PROBLEM TO WORK ON: Consider the entries below. Count the lines holding the string "Řízení" and state the number only.

RECORD EXTRACTS section start

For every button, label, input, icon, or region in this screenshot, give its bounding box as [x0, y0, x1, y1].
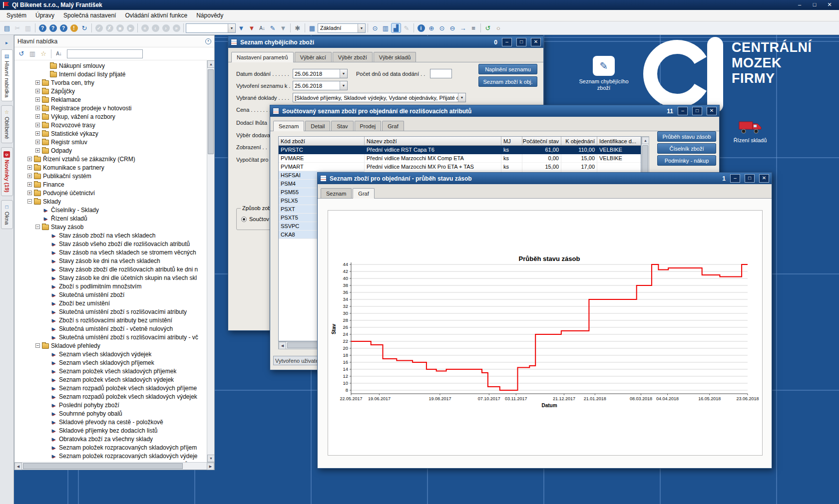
tree-item[interactable]: ▶Zboží bez umístění: [14, 299, 214, 307]
prev-record-icon[interactable]: ‹: [150, 23, 160, 33]
expand-icon[interactable]: +: [35, 131, 40, 136]
tree-item[interactable]: ▶Seznam položek rozpracovaných skladovýc…: [14, 452, 214, 460]
chevron-down-icon[interactable]: ▼: [340, 81, 347, 90]
prubeh-stavu-zasob-button[interactable]: Průběh stavu zásob: [657, 131, 716, 142]
web-view-icon[interactable]: ⊙: [370, 23, 380, 33]
tree-item[interactable]: ▶Stav zásob všeho zboží dle rozlišovacíc…: [14, 240, 214, 248]
vytvoreni-seznamu-combo[interactable]: 25.06.2018 ▼: [293, 81, 348, 90]
first-record-icon[interactable]: «: [140, 23, 150, 33]
column-header[interactable]: Identifikace d...: [597, 137, 641, 146]
detail-icon[interactable]: ▸: [125, 23, 135, 33]
menu-item-0[interactable]: Systém: [2, 10, 31, 20]
tree-item[interactable]: ▶Seznam všech skladových příjemek: [14, 358, 214, 367]
podminky-nakup-button[interactable]: Podmínky - nákup: [657, 155, 716, 166]
sync-icon[interactable]: ↺: [483, 23, 493, 33]
collapse-icon[interactable]: −: [27, 199, 32, 204]
column-header[interactable]: K objednání: [561, 137, 597, 146]
souctovany-radio[interactable]: Součtov: [241, 216, 269, 222]
menu-item-1[interactable]: Úpravy: [31, 10, 59, 20]
scroll-down-icon[interactable]: ▼: [207, 455, 214, 462]
expand-icon[interactable]: +: [35, 140, 40, 144]
tree-item[interactable]: +Finance: [14, 180, 214, 189]
minimize-button[interactable]: –: [678, 107, 688, 115]
tree-item[interactable]: ▶Stavy zásob zboží dle rozlišovacích atr…: [14, 265, 214, 273]
side-tab-novinky[interactable]: QI Novinky (19): [1, 147, 13, 196]
edit-view-icon[interactable]: ✎: [402, 23, 412, 33]
tree-item[interactable]: +Rozvozové trasy: [14, 121, 214, 129]
column-header[interactable]: Kód zboží: [279, 137, 365, 146]
app-minimize-button[interactable]: –: [793, 1, 806, 9]
seznam-zbozi-k-obj-button[interactable]: Seznam zboží k obj.: [478, 76, 537, 87]
scrollbar-thumb[interactable]: [23, 463, 183, 469]
quick-search-combo[interactable]: ▼: [186, 23, 236, 33]
export-icon[interactable]: →: [458, 23, 468, 33]
tree-item[interactable]: +Odpady: [14, 146, 214, 155]
tree-item[interactable]: ▶Řízení skladů: [14, 214, 214, 223]
tree-item[interactable]: −Stavy zásob: [14, 223, 214, 231]
view-grid-icon[interactable]: ▦: [307, 23, 317, 33]
naplneni-seznamu-button[interactable]: Naplnění seznamu: [478, 64, 537, 74]
accept-icon[interactable]: ✓: [94, 23, 104, 33]
window1-tab-2[interactable]: Výběr zboží: [333, 52, 373, 62]
expand-icon[interactable]: +: [35, 97, 40, 102]
column-header[interactable]: MJ: [501, 137, 522, 146]
tree-item[interactable]: +Komunikace s partnery: [14, 163, 214, 172]
tree-item[interactable]: ▶Číselníky - Sklady: [14, 206, 214, 214]
stop-icon[interactable]: ■: [115, 23, 125, 33]
window3-tab-1[interactable]: Graf: [353, 188, 374, 199]
tree-item[interactable]: +Registr smluv: [14, 138, 214, 146]
news-bell-icon[interactable]: !: [69, 23, 79, 33]
expand-icon[interactable]: +: [35, 148, 40, 153]
app-close-button[interactable]: ✕: [823, 1, 836, 9]
panel-icon[interactable]: ▥: [27, 49, 37, 59]
pocet-dnu-input[interactable]: [430, 69, 452, 78]
window1-titlebar[interactable]: Seznam chybějícího zboží 0 – □ ✕: [228, 36, 543, 48]
ciselnik-zbozi-button[interactable]: Číselník zboží: [657, 143, 716, 154]
minimize-button[interactable]: –: [502, 38, 512, 46]
scroll-up-icon[interactable]: ▲: [207, 60, 214, 68]
scroll-left-icon[interactable]: ◀: [279, 342, 286, 349]
filter-edit-icon[interactable]: ✎: [268, 23, 278, 33]
zoom-reset-icon[interactable]: ⊙: [437, 23, 447, 33]
tree-item[interactable]: +Reklamace: [14, 95, 214, 104]
expand-icon[interactable]: +: [35, 114, 40, 119]
help-icon[interactable]: ?: [37, 23, 47, 33]
maximize-button[interactable]: □: [516, 38, 526, 46]
tree-horizontal-scrollbar[interactable]: ◀ ▶: [14, 462, 214, 470]
tree-item[interactable]: ▶Skladové příjemky bez dodacích listů: [14, 426, 214, 435]
tree-item[interactable]: +Řízení vztahů se zákazníky (CRM): [14, 155, 214, 163]
menu-item-3[interactable]: Ovládání aktivní funkce: [120, 10, 192, 20]
shortcut-seznam-chybejiciho-zbozi[interactable]: ✎ Seznam chybějícího zboží: [576, 56, 632, 91]
filter-icon[interactable]: ▼: [236, 23, 246, 33]
zoom-out-icon[interactable]: ⊖: [447, 23, 457, 33]
column-header[interactable]: Název zboží: [365, 137, 501, 146]
window2-tab-0[interactable]: Seznam: [273, 121, 304, 131]
scroll-right-icon[interactable]: ▶: [207, 463, 214, 470]
tree-item[interactable]: ▶Zboží s rozlišovacími atributy bez umís…: [14, 316, 214, 324]
scroll-up-icon[interactable]: ▲: [642, 137, 649, 144]
tree-vertical-scrollbar[interactable]: ▲ ▼: [207, 60, 214, 462]
datum-dodani-combo[interactable]: 25.06.2018 ▼: [293, 69, 348, 78]
expand-icon[interactable]: +: [27, 182, 32, 187]
tree-item[interactable]: −Skladové přehledy: [14, 341, 214, 350]
tree-item[interactable]: ▶Poslední pohyby zboží: [14, 401, 214, 409]
cancel-icon[interactable]: ✗: [104, 23, 114, 33]
tree-item[interactable]: +Statistické výkazy: [14, 129, 214, 138]
menu-item-4[interactable]: Nápovědy: [192, 10, 228, 20]
tree-item[interactable]: ▶Zboží s podlimitním množstvím: [14, 282, 214, 290]
tree-item[interactable]: ▶Seznam rozpadů položek všech skladových…: [14, 392, 214, 401]
collapse-arrow-icon[interactable]: ▸: [5, 40, 8, 45]
tree-item[interactable]: ▶Stavy zásob ke dni na všech skladech: [14, 256, 214, 265]
window2-titlebar[interactable]: Součtovaný seznam zboží pro objednání dl…: [270, 105, 719, 117]
side-tab-okna[interactable]: □ Okna: [1, 200, 13, 229]
app-maximize-button[interactable]: □: [808, 1, 821, 9]
window3-titlebar[interactable]: Seznam zboží pro objednání - průběh stav…: [318, 173, 772, 184]
tree-item[interactable]: Interní dodací listy přijaté: [14, 70, 214, 78]
print-icon[interactable]: ≡: [468, 23, 478, 33]
window2-tab-2[interactable]: Stav: [331, 121, 353, 131]
chart-view-icon[interactable]: ▟: [391, 23, 401, 33]
expand-icon[interactable]: +: [35, 80, 40, 85]
window2-tab-4[interactable]: Graf: [382, 121, 404, 131]
maximize-button[interactable]: □: [745, 174, 755, 183]
tree-item[interactable]: ▶Skladové převody na cestě - položkově: [14, 418, 214, 426]
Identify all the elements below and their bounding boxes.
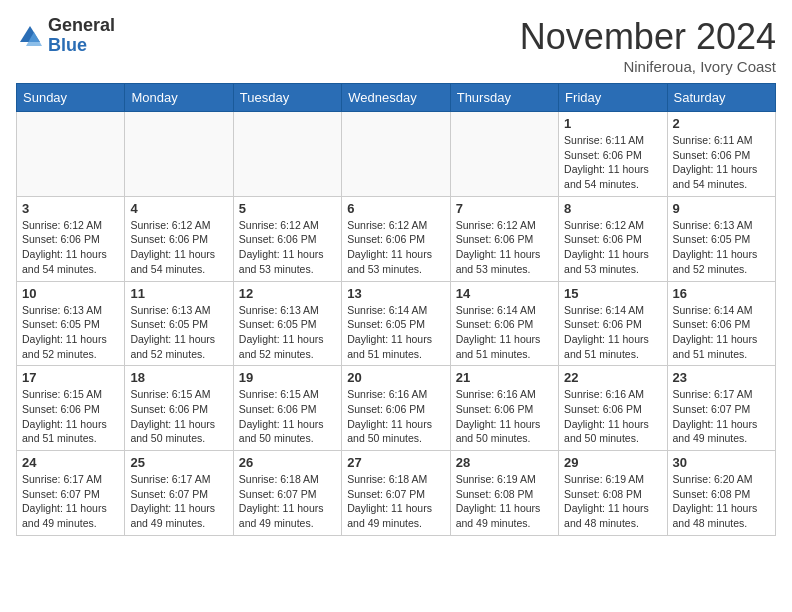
day-number: 4 [130,201,227,216]
day-number: 5 [239,201,336,216]
weekday-header-row: SundayMondayTuesdayWednesdayThursdayFrid… [17,84,776,112]
day-info: Sunrise: 6:12 AM Sunset: 6:06 PM Dayligh… [239,218,336,277]
day-number: 9 [673,201,770,216]
day-info: Sunrise: 6:18 AM Sunset: 6:07 PM Dayligh… [347,472,444,531]
day-info: Sunrise: 6:15 AM Sunset: 6:06 PM Dayligh… [22,387,119,446]
day-info: Sunrise: 6:13 AM Sunset: 6:05 PM Dayligh… [239,303,336,362]
weekday-header-sunday: Sunday [17,84,125,112]
day-info: Sunrise: 6:11 AM Sunset: 6:06 PM Dayligh… [673,133,770,192]
calendar-cell: 29Sunrise: 6:19 AM Sunset: 6:08 PM Dayli… [559,451,667,536]
day-info: Sunrise: 6:14 AM Sunset: 6:05 PM Dayligh… [347,303,444,362]
day-number: 6 [347,201,444,216]
day-info: Sunrise: 6:19 AM Sunset: 6:08 PM Dayligh… [456,472,553,531]
day-number: 14 [456,286,553,301]
calendar-cell: 10Sunrise: 6:13 AM Sunset: 6:05 PM Dayli… [17,281,125,366]
calendar-week-3: 10Sunrise: 6:13 AM Sunset: 6:05 PM Dayli… [17,281,776,366]
calendar-cell: 20Sunrise: 6:16 AM Sunset: 6:06 PM Dayli… [342,366,450,451]
calendar-header: SundayMondayTuesdayWednesdayThursdayFrid… [17,84,776,112]
day-number: 2 [673,116,770,131]
day-info: Sunrise: 6:14 AM Sunset: 6:06 PM Dayligh… [456,303,553,362]
weekday-header-thursday: Thursday [450,84,558,112]
weekday-header-friday: Friday [559,84,667,112]
calendar-week-5: 24Sunrise: 6:17 AM Sunset: 6:07 PM Dayli… [17,451,776,536]
day-number: 26 [239,455,336,470]
day-number: 3 [22,201,119,216]
day-number: 28 [456,455,553,470]
calendar-cell: 9Sunrise: 6:13 AM Sunset: 6:05 PM Daylig… [667,196,775,281]
day-number: 24 [22,455,119,470]
day-number: 20 [347,370,444,385]
day-info: Sunrise: 6:17 AM Sunset: 6:07 PM Dayligh… [673,387,770,446]
day-info: Sunrise: 6:12 AM Sunset: 6:06 PM Dayligh… [22,218,119,277]
day-number: 30 [673,455,770,470]
calendar-cell: 26Sunrise: 6:18 AM Sunset: 6:07 PM Dayli… [233,451,341,536]
day-info: Sunrise: 6:16 AM Sunset: 6:06 PM Dayligh… [564,387,661,446]
page-header: General Blue November 2024 Niniferoua, I… [16,16,776,75]
calendar-cell: 4Sunrise: 6:12 AM Sunset: 6:06 PM Daylig… [125,196,233,281]
calendar-cell: 1Sunrise: 6:11 AM Sunset: 6:06 PM Daylig… [559,112,667,197]
calendar-cell: 27Sunrise: 6:18 AM Sunset: 6:07 PM Dayli… [342,451,450,536]
calendar-cell: 14Sunrise: 6:14 AM Sunset: 6:06 PM Dayli… [450,281,558,366]
calendar-cell [233,112,341,197]
day-info: Sunrise: 6:17 AM Sunset: 6:07 PM Dayligh… [22,472,119,531]
calendar-cell: 24Sunrise: 6:17 AM Sunset: 6:07 PM Dayli… [17,451,125,536]
day-info: Sunrise: 6:14 AM Sunset: 6:06 PM Dayligh… [564,303,661,362]
day-number: 10 [22,286,119,301]
day-info: Sunrise: 6:17 AM Sunset: 6:07 PM Dayligh… [130,472,227,531]
day-number: 22 [564,370,661,385]
day-info: Sunrise: 6:13 AM Sunset: 6:05 PM Dayligh… [673,218,770,277]
day-number: 27 [347,455,444,470]
calendar-cell: 17Sunrise: 6:15 AM Sunset: 6:06 PM Dayli… [17,366,125,451]
calendar-cell: 16Sunrise: 6:14 AM Sunset: 6:06 PM Dayli… [667,281,775,366]
weekday-header-wednesday: Wednesday [342,84,450,112]
calendar-table: SundayMondayTuesdayWednesdayThursdayFrid… [16,83,776,536]
day-number: 19 [239,370,336,385]
day-number: 17 [22,370,119,385]
calendar-cell: 23Sunrise: 6:17 AM Sunset: 6:07 PM Dayli… [667,366,775,451]
calendar-cell: 19Sunrise: 6:15 AM Sunset: 6:06 PM Dayli… [233,366,341,451]
logo-icon [16,22,44,50]
day-info: Sunrise: 6:19 AM Sunset: 6:08 PM Dayligh… [564,472,661,531]
day-number: 8 [564,201,661,216]
calendar-cell: 11Sunrise: 6:13 AM Sunset: 6:05 PM Dayli… [125,281,233,366]
location: Niniferoua, Ivory Coast [520,58,776,75]
day-number: 25 [130,455,227,470]
calendar-cell [17,112,125,197]
day-number: 23 [673,370,770,385]
day-number: 18 [130,370,227,385]
day-info: Sunrise: 6:12 AM Sunset: 6:06 PM Dayligh… [347,218,444,277]
logo: General Blue [16,16,115,56]
day-number: 16 [673,286,770,301]
calendar-cell: 8Sunrise: 6:12 AM Sunset: 6:06 PM Daylig… [559,196,667,281]
day-info: Sunrise: 6:12 AM Sunset: 6:06 PM Dayligh… [456,218,553,277]
day-number: 21 [456,370,553,385]
weekday-header-monday: Monday [125,84,233,112]
calendar-cell: 2Sunrise: 6:11 AM Sunset: 6:06 PM Daylig… [667,112,775,197]
calendar-week-2: 3Sunrise: 6:12 AM Sunset: 6:06 PM Daylig… [17,196,776,281]
day-number: 12 [239,286,336,301]
day-info: Sunrise: 6:13 AM Sunset: 6:05 PM Dayligh… [130,303,227,362]
title-block: November 2024 Niniferoua, Ivory Coast [520,16,776,75]
day-number: 1 [564,116,661,131]
day-number: 29 [564,455,661,470]
calendar-cell: 28Sunrise: 6:19 AM Sunset: 6:08 PM Dayli… [450,451,558,536]
day-number: 15 [564,286,661,301]
calendar-cell: 22Sunrise: 6:16 AM Sunset: 6:06 PM Dayli… [559,366,667,451]
calendar-week-1: 1Sunrise: 6:11 AM Sunset: 6:06 PM Daylig… [17,112,776,197]
weekday-header-saturday: Saturday [667,84,775,112]
calendar-cell: 30Sunrise: 6:20 AM Sunset: 6:08 PM Dayli… [667,451,775,536]
calendar-cell: 18Sunrise: 6:15 AM Sunset: 6:06 PM Dayli… [125,366,233,451]
calendar-cell: 5Sunrise: 6:12 AM Sunset: 6:06 PM Daylig… [233,196,341,281]
day-info: Sunrise: 6:15 AM Sunset: 6:06 PM Dayligh… [130,387,227,446]
calendar-week-4: 17Sunrise: 6:15 AM Sunset: 6:06 PM Dayli… [17,366,776,451]
calendar-cell: 3Sunrise: 6:12 AM Sunset: 6:06 PM Daylig… [17,196,125,281]
day-info: Sunrise: 6:14 AM Sunset: 6:06 PM Dayligh… [673,303,770,362]
day-info: Sunrise: 6:11 AM Sunset: 6:06 PM Dayligh… [564,133,661,192]
calendar-cell [125,112,233,197]
day-info: Sunrise: 6:20 AM Sunset: 6:08 PM Dayligh… [673,472,770,531]
day-info: Sunrise: 6:16 AM Sunset: 6:06 PM Dayligh… [456,387,553,446]
calendar-body: 1Sunrise: 6:11 AM Sunset: 6:06 PM Daylig… [17,112,776,536]
calendar-cell: 25Sunrise: 6:17 AM Sunset: 6:07 PM Dayli… [125,451,233,536]
calendar-cell [450,112,558,197]
day-info: Sunrise: 6:15 AM Sunset: 6:06 PM Dayligh… [239,387,336,446]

RECORD EXTRACTS section end

WRITTEN ANSWER: 2